We conducted our audits in accordance with the standards of the PCAOB. Those standards require that we plan and perform the audit to obtain reasonable assurance about whether the financial statements are free of material misstatement, whether due to error or fraud. The Company is not required to have, nor were we engaged to perform, an audit of its internal control over financial reporting. As part of our audits we are required to obtain an understanding of internal control over financial reporting but not for the purpose of expressing an opinion on the effectiveness of the Company's internal control over financial reporting. Accordingly, we express no such opinion.

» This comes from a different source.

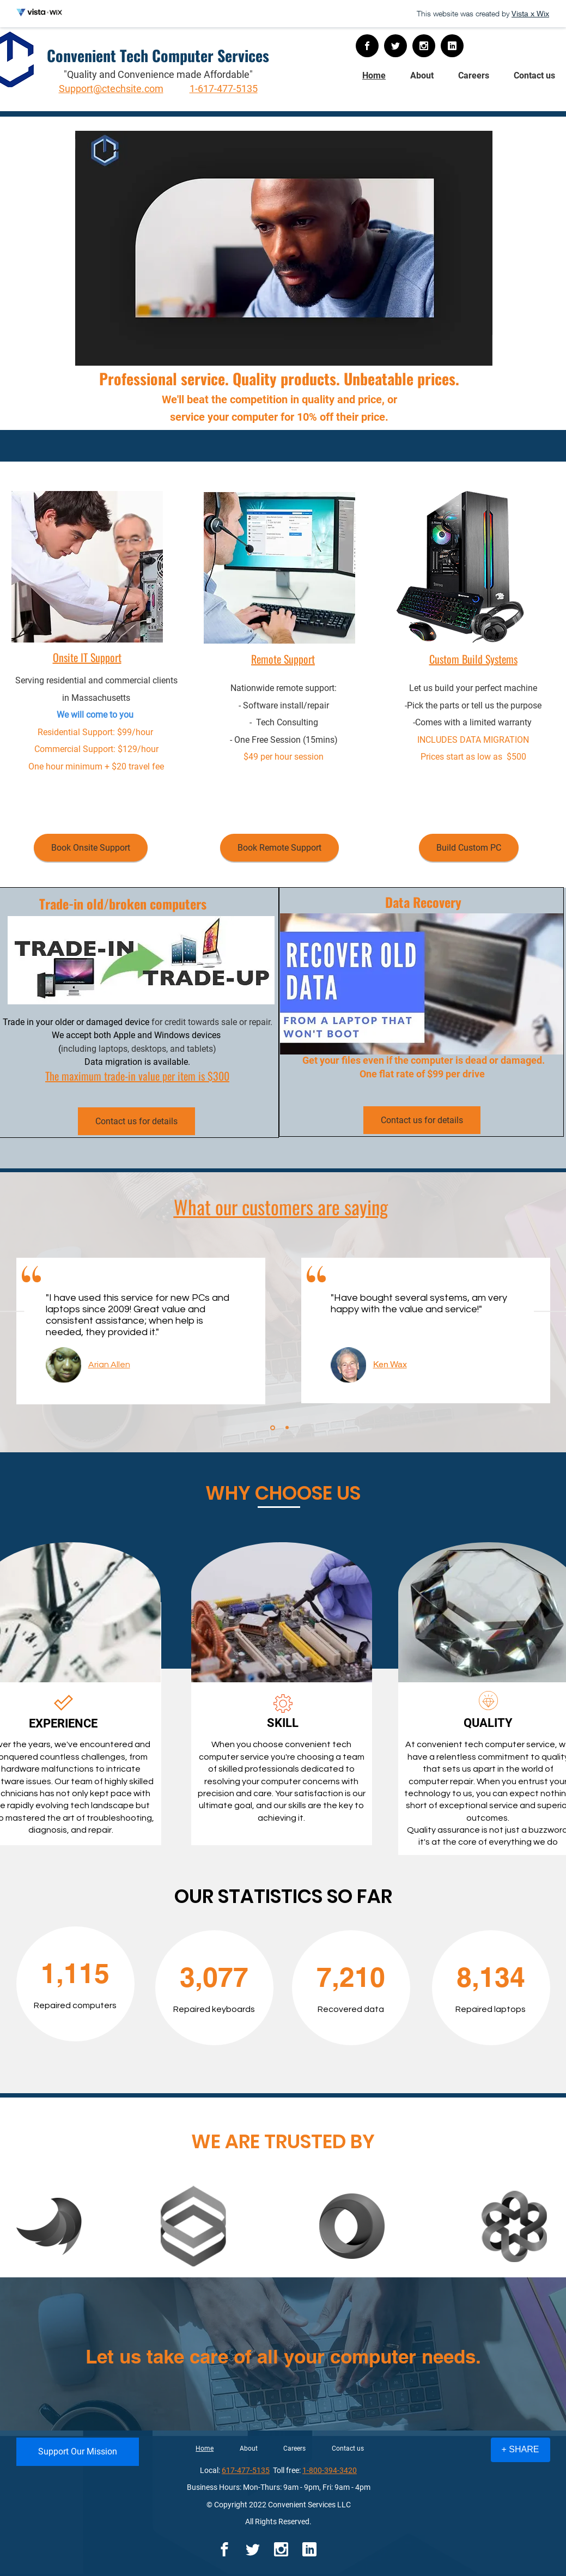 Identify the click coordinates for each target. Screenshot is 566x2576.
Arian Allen (109, 1364)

Our audits included performing procedures to assess the risks of material misstatement of the financial statements, whether due to error or fraud, and performing procedures that respond to those risks. Such procedures included examining, on a test basis, evidence regarding the amounts and disclosures in the financial statements. Our audits also included evaluating the accounting principles used and significant estimates made by management, as well as evaluating the overall presentation of the financial statements. We believe that our audits provide a reasonable basis for our opinion.